→ Given records:
--------

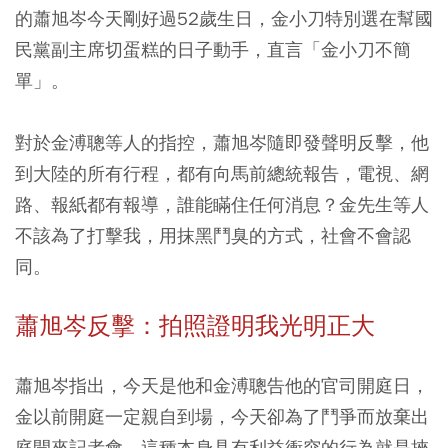
的蕭旭岑今天剛好過52歲生日，金小刀特別選在幫國
民黨副主席切蛋糕的日子動手，直言「金小刀不簡
單」。
對於金溥聰等人的指控，蕭旭岑隨即發聲明反擊，他
到大陸的所有行程，都有向馬前總統報告，電視、網
路、報紙都有報導，誰能瞞住任何消息？金先生等人
不該為了打擊我，用抹黑鬥臭的方式，社會不會認
同。
蕭旭岑反擊：拍照證明我光明正大
蕭旭岑指出，今天是他和金溥聰告他的官司開庭日，
金以前開庭一定親自到場，今天卻為了鬥爭而放棄出
庭開來記者會，這種本身具有利益衝突的行為就是挾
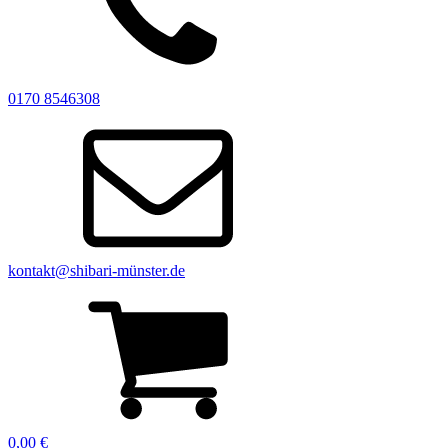
0170 8546308
kontakt@shibari-münster.de
0,00
€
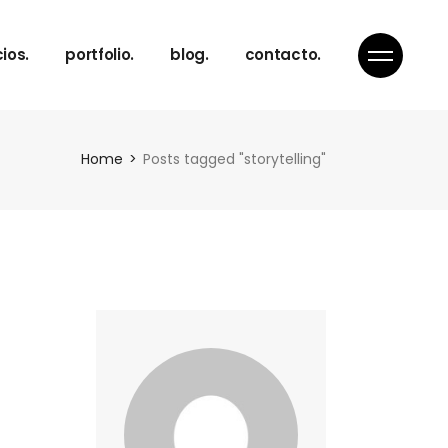
cios.
portfolio.
blog.
contacto.
Home
Posts tagged "storytelling"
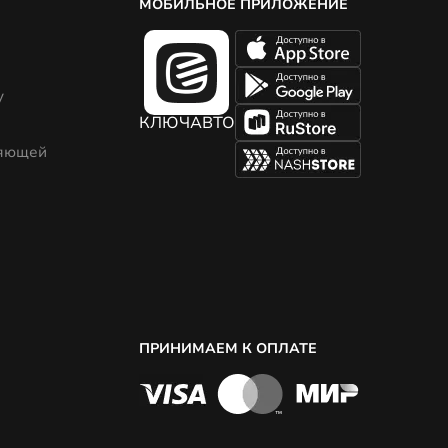
МОБИЛЬНОЕ ПРИЛОЖЕНИЕ
у
КЛЮЧАВТО
ляющей
ПРИНИМАЕМ К ОПЛАТЕ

--------

→ Your task: A faithful copy of the records above is needed, with the pictures left out.

→ Written reply:
的蕭旭岑今天剛好過52歲生日，金小刀特別選在幫國
民黨副主席切蛋糕的日子動手，直言「金小刀不簡
單」。
對於金溥聰等人的指控，蕭旭岑隨即發聲明反擊，他
到大陸的所有行程，都有向馬前總統報告，電視、網
路、報紙都有報導，誰能瞞住任何消息？金先生等人
不該為了打擊我，用抹黑鬥臭的方式，社會不會認
同。
蕭旭岑反擊：拍照證明我光明正大
蕭旭岑指出，今天是他和金溥聰告他的官司開庭日，
金以前開庭一定親自到場，今天卻為了鬥爭而放棄出
庭開來記者會，這種本身具有利益衝突的行為就是挾
0170 8546308
kontakt@shibari-münster.de
0,00
€
cios.
portfolio.
blog.
contacto.
Home
Posts tagged "storytelling"
МОБИЛЬНОЕ ПРИЛОЖЕНИЕ
у
КЛЮЧАВТО
ляющей
ПРИНИМАЕМ К ОПЛАТЕ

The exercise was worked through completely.